Аугуста, покраснев от досады, встала и понесла Анну из комнаты, увещевая ее и одновременно прося у меня прощения. Но уже у самых дверей эта маленькая змея взглянула мне прямо в глаза, скорчила гримасу и крикнула:

— Вот увидишь, тебя все равно свяжут!

Я был атакован столь неожиданно, что не сразу сообразил, как защищаться. Меня немного утешало то, что Ада была явно недовольна, услышав собственные впечатления, выраженные в такой форме. Наглость маленькой Анны немного нас сблизила.

Смеясь, я рассказал им, что дома у меня хранится медицинское свидетельство, заверенное всеми необходимыми печатями, которое подтверждает мою полную умственную состоятельность. Так они узнали о шутке, которую я сыграл в свое время с отцом. Я вызвался представить это свидетельство маленькой Аннучче.

Когда я собрался уходить, меня не пустили. Им хотелось, чтобы сначала я позабыл царапины, нанесенные мне другой кошкой. Мне предложили посидеть еще и выпить с ними чашку чая. Я, разумеется, смутно чувствовал, что для того, чтобы понравиться Аде, мне следовало быть немножко не таким, каков я есть. Но я решил, что стать таким, как хочет она, мне будет не очень трудно. Речь зашла о смерти моего отца, и я подумал, что если я расскажу им о горе, которое до сих пор тяжким камнем лежит у меня на сердце, серьезная Ада сумеет разделить его со мной. Но стоило мне сделать над собой усилие и начать под нее подделываться, как я утратил естественность, и это — я тут же это заметил — сразу меня от нее отдалило. Я сказал, что, лишившись отца, я испытал такую боль, что если я сам когда-нибудь буду иметь детей, то постараюсь сделать так, чтобы они поменьше меня любили: зато потом им будет легче перенести мою смерть. Я немного растерялся, когда меня спросили, как, собственно, я собираюсь воспитывать детей, чтобы достичь своей цели? Я буду дурно с ними обращаться? Может быть, бить?

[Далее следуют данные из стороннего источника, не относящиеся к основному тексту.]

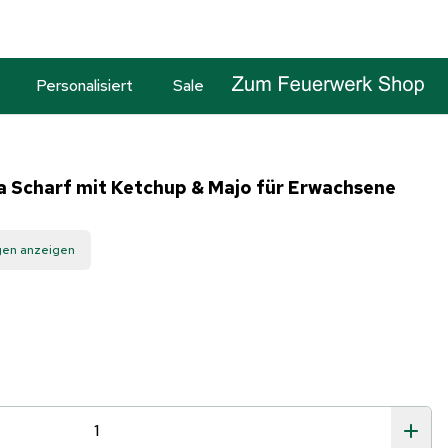
Personalisiert
Sale
 Scharf mit Ketchup & Majo für Erwachsene
gen anzeigen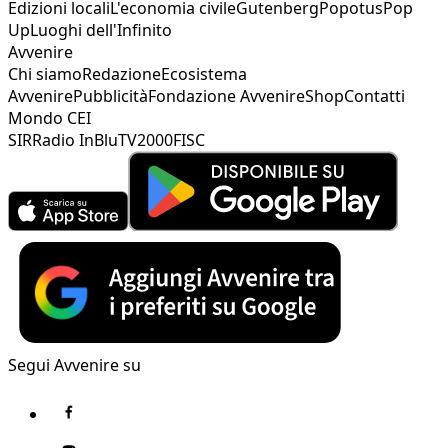
Edizioni locali
L'economia civile
Gutenberg
Popotus
Pop
Up
Luoghi dell'Infinito
Avvenire
Chi siamo
Redazione
Ecosistema
Avvenire
Pubblicità
Fondazione Avvenire
Shop
Contatti
Mondo CEI
SIR
Radio InBlu
TV2000
FISC
Segui Avvenire su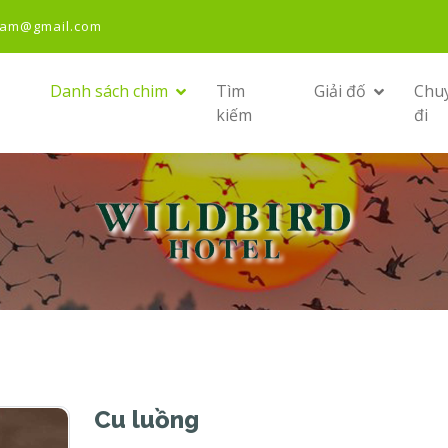
nam@gmail.com
Danh sách chim
Tìm
Giải đố
Chu
kiếm
đi
Cu luồng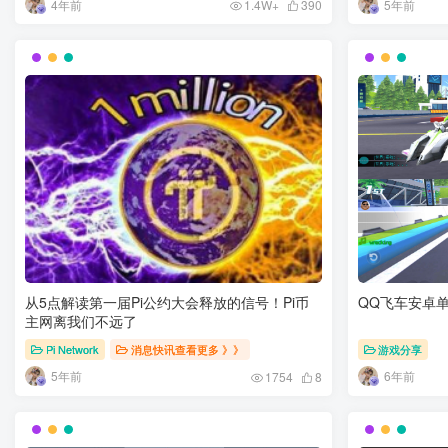
4年前
5年前
1.4W+
390
从5点解读第一届Pi公约大会释放的信号！Pi币
QQ飞车安卓
主网离我们不远了
Pi Network
消息快讯查看更多 》》
游戏分享
5年前
6年前
1754
8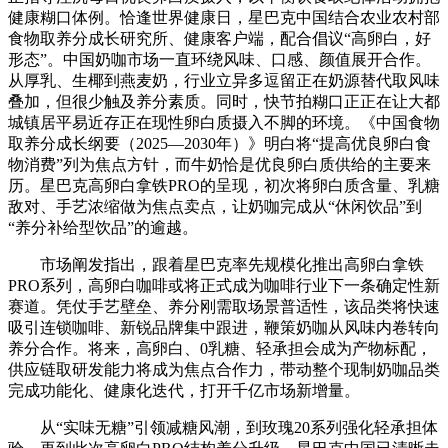
健康糊口体例。恰逢世界健康日，星巴克中国结合农业农村部
食物取养分成长研究所、健康客户端，配合倡议“高卵白，好
形态”。中国奶咖市场一直环绕风味、口感、颜值展开合作。
从厚乳、生椰到燕麦奶，行业立异多逗留正在奶源替代取风味
叠加，但很少触及养分素质。同时，快节拍糊口正正在让大都
城镇居平易近存正在现性卵白质摄入不脚的环境。《中国食物
取养分成长纲要（2025—2030年）》明白将“提高优良卵白食
物消费”列为焦点方针，而牛奶恰是优良卵白质供给的主要来
历。星巴克高卵白拿铁PRO的呈现，初次将卵白质含量、乳糖
敌对、手艺浓缩做为焦点卖点，让奶咖完成从“休闲饮品”到
“养分补给型饮品”的逾越。
市场阐发指出，跟着星巴克率先规模化推出高卵白拿铁
PRO系列，高卵白咖啡或将正式成为咖啡行业下一条确定性新
赛道。凭仗手艺壁垒、养分刚需取场景普适性，该品类将快速
吸引连锁咖啡、新锐品牌集中跟进，鞭策奶咖从风味内卷转向
养分合作。将来，高卵白、0乳糖、轻承担会成为产物标配，
供应链取研发能力将成为焦点合作力，带动整个现制奶咖品类
完成功能化、健康化迭代，打开千亿市场新增量。
从“实味无糖”引领减糖风潮，到玫瑰20系列强化轻承担体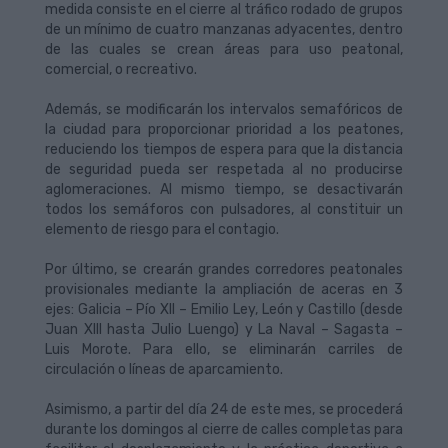
medida consiste en el cierre al tráfico rodado de grupos
de un mínimo de cuatro manzanas adyacentes, dentro
de las cuales se crean áreas para uso peatonal,
comercial, o recreativo.
Además, se modificarán los intervalos semafóricos de
la ciudad para proporcionar prioridad a los peatones,
reduciendo los tiempos de espera para que la distancia
de seguridad pueda ser respetada al no producirse
aglomeraciones. Al mismo tiempo, se desactivarán
todos los semáforos con pulsadores, al constituir un
elemento de riesgo para el contagio.
Por último, se crearán grandes corredores peatonales
provisionales mediante la ampliación de aceras en 3
ejes: Galicia – Pío XII – Emilio Ley, León y Castillo (desde
Juan XIII hasta Julio Luengo) y La Naval – Sagasta –
Luis Morote. Para ello, se eliminarán carriles de
circulación o líneas de aparcamiento.
Asimismo, a partir del día 24 de este mes, se procederá
durante los domingos al cierre de calles completas para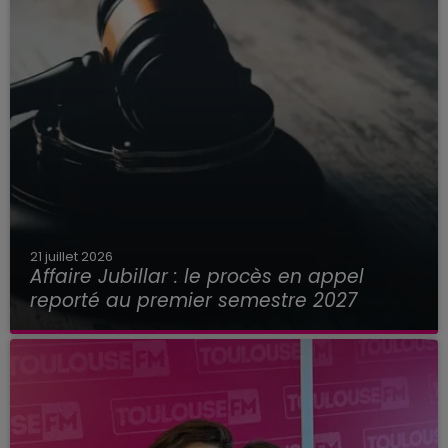
21 juillet 2026
Affaire Jubillar : le procès en appel
reporté au premier semestre 2027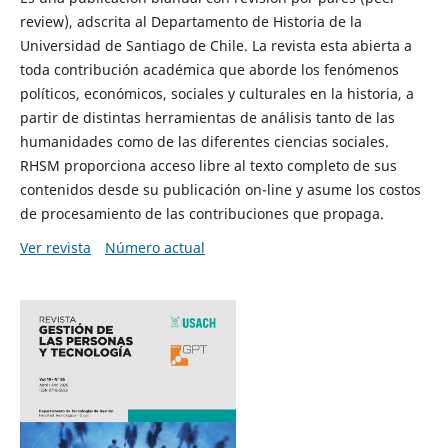
review), adscrita al Departamento de Historia de la
Universidad de Santiago de Chile. La revista esta abierta a
toda contribución académica que aborde los fenómenos
políticos, económicos, sociales y culturales en la historia, a
partir de distintas herramientas de análisis tanto de las
humanidades como de las diferentes ciencias sociales.
RHSM proporciona acceso libre al texto completo de sus
contenidos desde su publicación on-line y asume los costos
de procesamiento de las contribuciones que propaga.
Ver revista
Número actual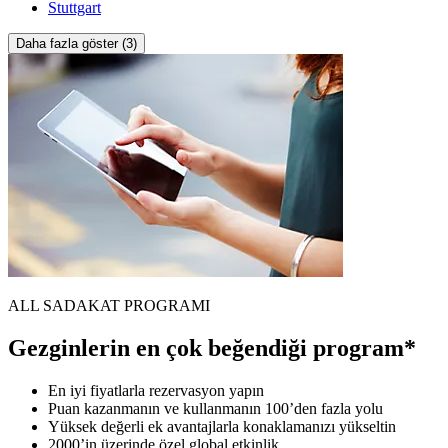
Stuttgart
Daha fazla göster (3)
ALL SADAKAT PROGRAMI
Gezginlerin en çok beğendiği program*
En iyi fiyatlarla rezervasyon yapın
Puan kazanmanın ve kullanmanın 100’den fazla yolu
Yüksek değerli ek avantajlarla konaklamanızı yükseltin
2000’in üzerinde özel global etkinlik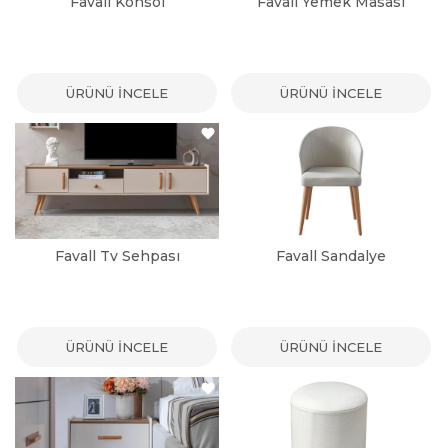
Favall Konsol
Favall Yemek Masası
ÜRÜNÜ İNCELE
ÜRÜNÜ İNCELE
Favall Tv Sehpası
Favall Sandalye
ÜRÜNÜ İNCELE
ÜRÜNÜ İNCELE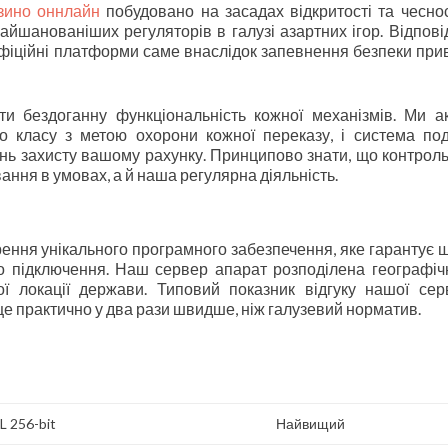
зино оннлайн
побудовано на засадах відкритості та чеснос
айшанованіших регуляторів в галузі азартних ігор. Відпові
офіційні платформи саме внаслідок запевнення безпеки при
и бездоганну функціональність кожної механізмів. Ми а
 класу з метою охорони кожної переказу, і система под
ень захисту вашому рахунку. Принципово знати, що контрол
ння в умовах, а й наша регулярна діяльність.
рення унікального програмного забезпечення, яке гарантує 
ого підключення. Наш сервер апарат розподілена географіч
ої локації держави. Типовий показник відгуку нашої сер
це практично у два рази швидше, ніж галузевий норматив.
L 256-bit
Найвищий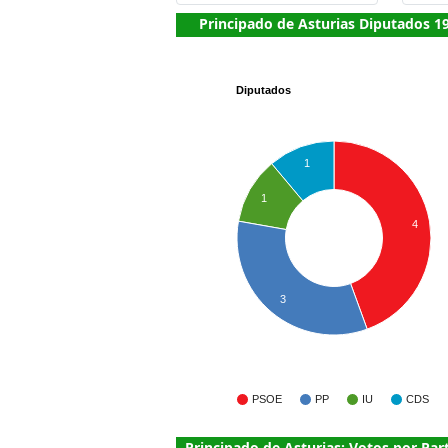
Principado de Asturias Diputados 1
Diputados
1
1
4
3
PSOE
PP
IU
CDS
Principado de Asturias: Votos por Par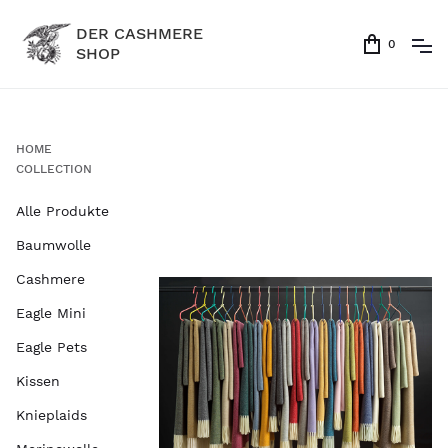
DER CASHMERE
0
SHOP
HOME
COLLECTION
Alle Produkte
Baumwolle
Cashmere
Eagle Mini
Eagle Pets
Kissen
Knieplaids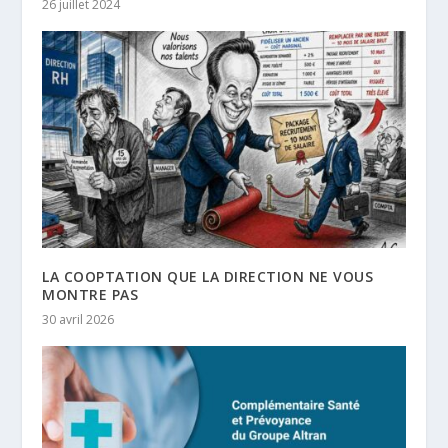
26 juillet 2024
LA COOPTATION QUE LA DIRECTION NE VOUS
MONTRE PAS
30 avril 2026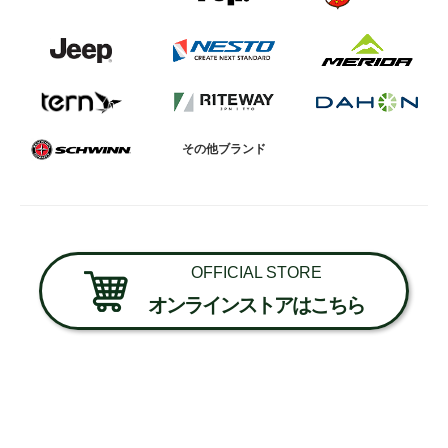
法人様
法人様向け割引
その他ブランド
その他
お問い合わせ
OFFICIAL STORE
会社概要
オンラインストアはこちら
個人情報保護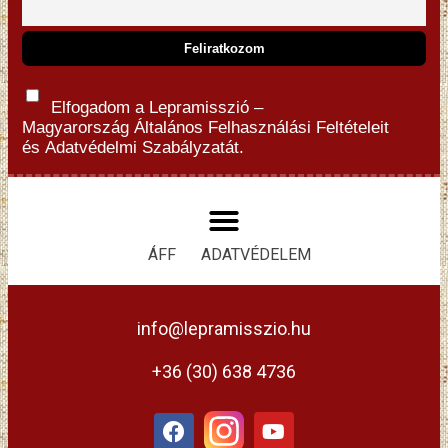
Elfogadom a Lepramisszió –
Magyarország
Általános Felhasználási Feltételeit
és
Adatvédelmi Szabályzatát.
ÁFF
ADATVÉDELEM
info@lepramisszio.hu
+36 (30) 638 4736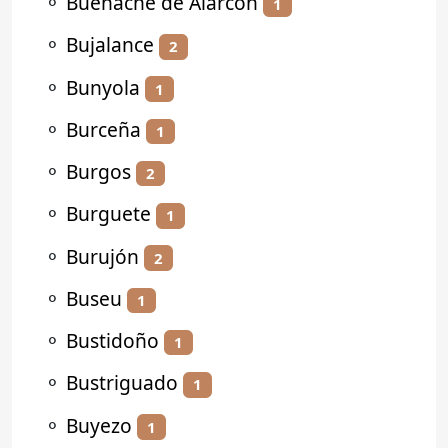
⚬
Buenache de Alarcón
1
⚬
Bujalance
2
⚬
Bunyola
1
⚬
Burceña
1
⚬
Burgos
2
⚬
Burguete
1
⚬
Burujón
2
⚬
Buseu
1
⚬
Bustidoño
1
⚬
Bustriguado
1
⚬
Buyezo
1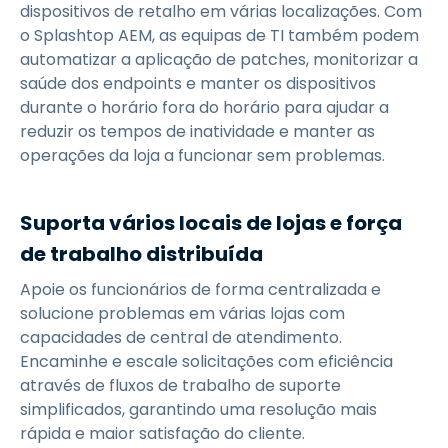
dispositivos de retalho em várias localizações. Com
o Splashtop AEM, as equipas de TI também podem
automatizar a aplicação de patches, monitorizar a
saúde dos endpoints e manter os dispositivos
durante o horário fora do horário para ajudar a
reduzir os tempos de inatividade e manter as
operações da loja a funcionar sem problemas.
Suporta vários locais de lojas e força
de trabalho distribuída
Apoie os funcionários de forma centralizada e
solucione problemas em várias lojas com
capacidades de central de atendimento.
Encaminhe e escale solicitações com eficiência
através de fluxos de trabalho de suporte
simplificados, garantindo uma resolução mais
rápida e maior satisfação do cliente.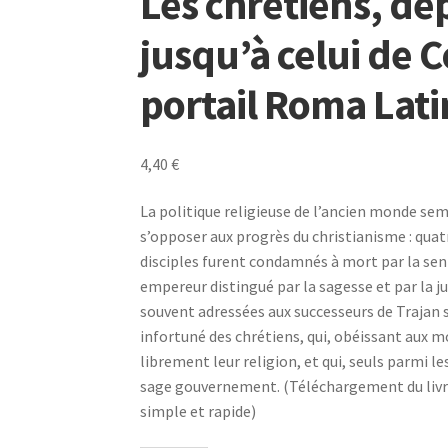
Les chrétiens, de
jusqu’à celui de 
portail Roma Lati
4,40
€
La politique religieuse de l’ancien monde sem
s’opposer aux progrès du christianisme : quat
disciples furent condamnés à mort par la sen
empereur distingué par la sagesse et par la j
souvent adressées aux successeurs de Trajan s
infortuné des chrétiens, qui, obéissant aux m
librement leur religion, et qui, seuls parmi l
sage gouvernement. (Téléchargement du livre
simple et rapide)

Альберта, смеясь, сказала:

— Самое верное было бы просто их убить!

Я видел, что Ада старается вести себя так, чтобы меня не обидеть, а поэтому находится в нерешительности. Но все ее старания ни к чему, кроме этой нерешительности, не приводили. Наконец она сказала, что ей понятны добрые чувства, которыми я руководствуюсь, говоря, что хотел бы так воспитывать детей, но ей кажется неправильным превращать жизнь лишь в подготовку к смерти. Но я стоял на своем и заявил даже, что именно смерть организует нашу жизнь. Я вот постоянно думаю о смерти, а потому знаю лишь одно страдание — страдание, которое причиняет мне мысль о неизбежности смерти. И рядом с этой мыслью все прочее становится таким незначительным, что я удостаиваю его лишь улыбки или веселого смеха. Присутствие Ады, уже успевшей занять в моей жизни весьма значительное место, заставляло меня говорить то, чего я вовсе не думал. Так, всю вышеприведенную тираду я произнес для того, чтобы она подумала, будто я очень веселый и легкий человек. Эта веселость и эта легкость часто мне помогали, когда я имел дело с женщинами.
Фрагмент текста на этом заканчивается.